Wednesday, July 31, 2019

kalamkari

Kalamkari

     Kalamkari is an ancient style of hand painting done on cotton or silk fabric with a tamarind pen, using natural dyes. The word Kalamkari is derived from a Persian word where ‘kalam‘ means pen and ‘kari‘ refers to craftsmanship. This art involves 23 tedious steps of dyeing, bleaching, hand painting, block printing, starching, cleaning and more. Motifs drawn in Kalamkari spans from flowers, peacock, paisleys to divine characters of Hindu epics like Mahabharata and Ramayana. Nowadays, this art is primarily done to create kalamkari Sarees.

History
     Centuries ago, folk singers and painters used to wander from one village to other, narrating stories of Hindu mythology to the village people. But with course of time, the process of telling tales transformed into canvas painting and that’s when Kalamkari art first saw the light of day. This colourful art dates back to more than 3000 B.C. According to the historians, fabric samples depicting Kalamkari art was found at the archeological sites of Mohenjo-daro.
     But, it was during the Mughal era when this style of painting got recognition. Mughals promoted this art in the Golconda and Coromandel province where skillful craftsmen (known as Qualamkars) used to practice this art, that’s how this art and the word Kalamkari evolved.

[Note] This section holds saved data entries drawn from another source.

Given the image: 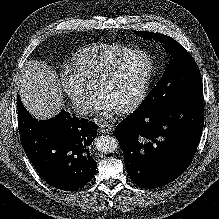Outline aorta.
<instances>
[{
  "instance_id": "aorta-1",
  "label": "aorta",
  "mask_w": 219,
  "mask_h": 219,
  "mask_svg": "<svg viewBox=\"0 0 219 219\" xmlns=\"http://www.w3.org/2000/svg\"><path fill=\"white\" fill-rule=\"evenodd\" d=\"M118 140L109 135H102L95 141V146L102 153H112L118 148Z\"/></svg>"
}]
</instances>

Under the Golconda sultanate, this art flourished at Machilipatnam in the Krishna district of Andhra Pradesh and furtherwas promoted during the 18th century, as a decorative design on clothing by Britishers in India.
     Till today, many families in Andhra Pradesh continue to practice this art and this has served as the prime source of livelihood for them, over the generations.
Process

The tools used in Kalamkari



The raw materials for Kalamkari


1. Gadha Cloth 
2. Indigo Blue 
3. Alzarin 
4. Anar 
5. Rubia Cordifolia Linn (Chavalkudi)
 6. Pobbaku 
7. Ventilago Madraspatana Gartan (Surudu Chekka)
 8. Myrobalan 
10.In addition rusted iron, tamarind twigs, alum, cow’s milk and cowdung are also used.

The Kalamkari Process


     The process involves washing, rinsing, soaking and bleaching the fabric and applying mordants and dyes using natural substances like indigo (blue), madder (red), mango bark (yellow) and palm sugar (black). Painting on the fabric is done with a kalam, charcoal and myrobalan paste.
  • In a large vessel, a handful of myrobalan paste is mixed with one liter of water and fresh buffalo milk.
  • The washed cloth is folded loosely to permit easy permeation of myrobalan. The cloth is slowly dipped into the solution. It is then opened up part by part and soaked again and pressed down with the hands. This type of pressing helps greater absorption.
  • Then the cloth is taken out, wrung and opened out. The wringing helps remove the thicker particles of myrobalan.


Themes

     Kalamkari specifically depicts epics such as the Ramayana or Mahabharata. However, there are recent applications of the kalamkari technique to depict Buddha and Buddhist art forms.

The two major types of Kalamkari

     There are two schools of art that developed Kalamkari initially in India and from individual origins. Both are distinctive styles of kalamkari art in India - the Srikalahasti style and the Machilipatnam style. The Srikalahasti style of kalamkari, wherein the "kalam" or pen is used for free hand drawing of the subject and filling in the colors, is entirely hand worked. This style flowered around temples and their patronage and so had an almost religious identity - scrolls, temple hangings, chariot banners and the like, depicted deities and scenes taken from the Hindu epics - Ramayana, Mahabarata, Puranas and the mythological classics. Only natural dyes are used in kalamkari and it involves seventeen steps.


     Srikalahasti style that used the pen for drawing and filling in the colours, and with a strong influence of Hindu culture that specifically focused on religious subjects and scenes from the epics Ramayana and Mahabharata in its paintings.
     The Machilipatnam style that came with an Islamic slant, had subjects of paintings mostly depicting flora and fauna, with floral designs as a backdrop on the fabric.
     Both styles that have popularised Kalamkari have one thing in common – the depictions are fine and neatly drawn, there is extensive use of organic colours which are fast, there is no dilution in the skill and quality over the years. Today’s Kalamkari has both these styles merged into one with different facets within the art.